Naquela manhã no consultório psicanalítico…

Essa carinha fofa engana, o macaco prego é bom de briga
Essa carinha fofa engana, o macaco prego é bom de briga. Fonte: wikipedia.com

 

Era a primeira vez que a doutora contratava um secretário e ela já estava arrependida. De um lado da antessala estava o dito cujo, contido à força por ela. Do outro, dois macaquinhos.

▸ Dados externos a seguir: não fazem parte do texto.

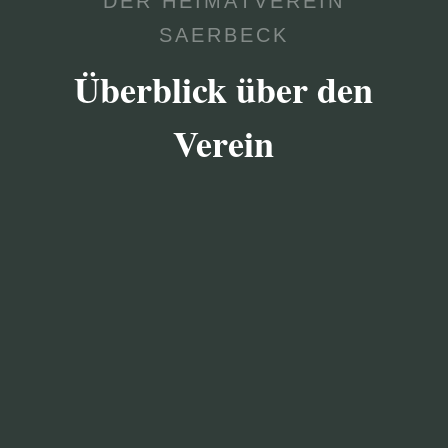
DER HEIMATVEREIN
SAERBECK
Überblick über den
Verein

VEREIN
Der Heimatverein bezweckt die Förderung der
Heimatpflege, der Heimatkunde und der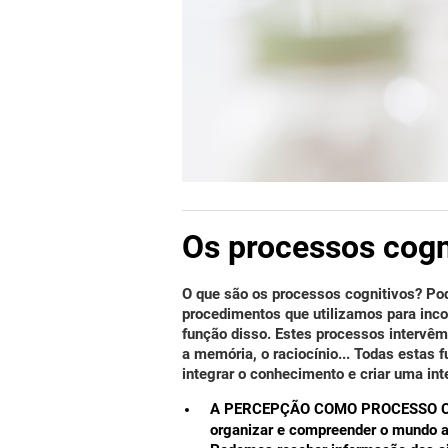
Os processos cogn
O que são os processos cognitivos?
Pod
procedimentos que utilizamos para inc
função disso. Estes processos intervê
a memória, o raciocínio... Todas estas
integrar o conhecimento e criar uma in
A PERCEPÇÃO COMO PROCESSO C
organizar e compreender o mundo a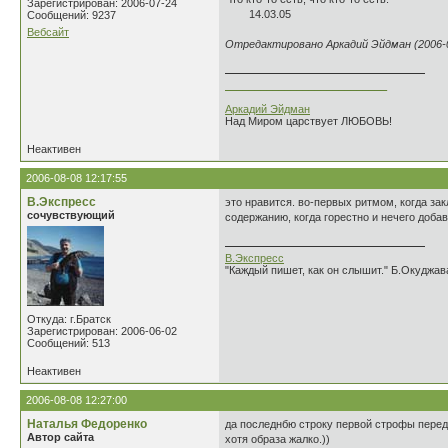
Зарегистрирован: 2006-07-24
14.03.05
Сообщений: 9237
Вебсайт
Отредактировано Аркадий Эйдман (2006-0
___________________________
Аркадий Эйдман
Над Миром царствует ЛЮБОВЬ!
Неактивен
2006-08-08 12:17:55
В.Экспресс
это нравится. во-первых ритмом, когда за
сочувствующий
содержанию, когда горестно и нечего добав
В.Экспресс
"Каждый пишет, как он слышит." Б.Окуджав
Откуда: г.Братск
Зарегистрирован: 2006-06-02
Сообщений: 513
Неактивен
2006-08-08 12:27:00
Наталья Федоренко
да последнбю строку первой строфы переде
Автор сайта
хотя образа жалко.))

O da frente, o líder do bando, com uma expressão assustada continha o outro que, irado, tentava desvencilhar-se e voltar a agredir o secretário.

O macaco dominante resolveu a contenda empurrando para dentro do consultório o colega irado. Quando a doutora entrou o macaquinho estava empoleirado no encosto do divã com a cauda enrolada à haste do abajur e o peito arfando. A doutora sentou-se na poltrona com o bloquinho na mão e o cabelo desgrenhado.

– Deixe-me adivinhar. Ímpetos de violência incontrolável?

– A senhora é boa mesmo, doutora. – Resmungou o primata com desdém.

– Quer me contar sobre sua semana?

– Eu tenho escolha?

– Sempre! Você paga a consulta agora e se livra de mim na hora.

– Foi uma semana normal. Comemos frutos, um ou outro inseto, patrulhamos o território, cuidamos de nossas fêmeas e dormimos. Nada excepcional. – Após alguns segundos de silêncio no fim da frase a analista sacou o bloquinho de recibos da gaveta.

– Ok! Ok! Vamos conversar. Meu líder não me deixa sair daqui antes do fim da consulta. – Protestou o macaco prego contrariado.

– Vamos começar por ele então. Como é a relação de vocês? – Perguntou a psicóloga guardando o talão de recibos.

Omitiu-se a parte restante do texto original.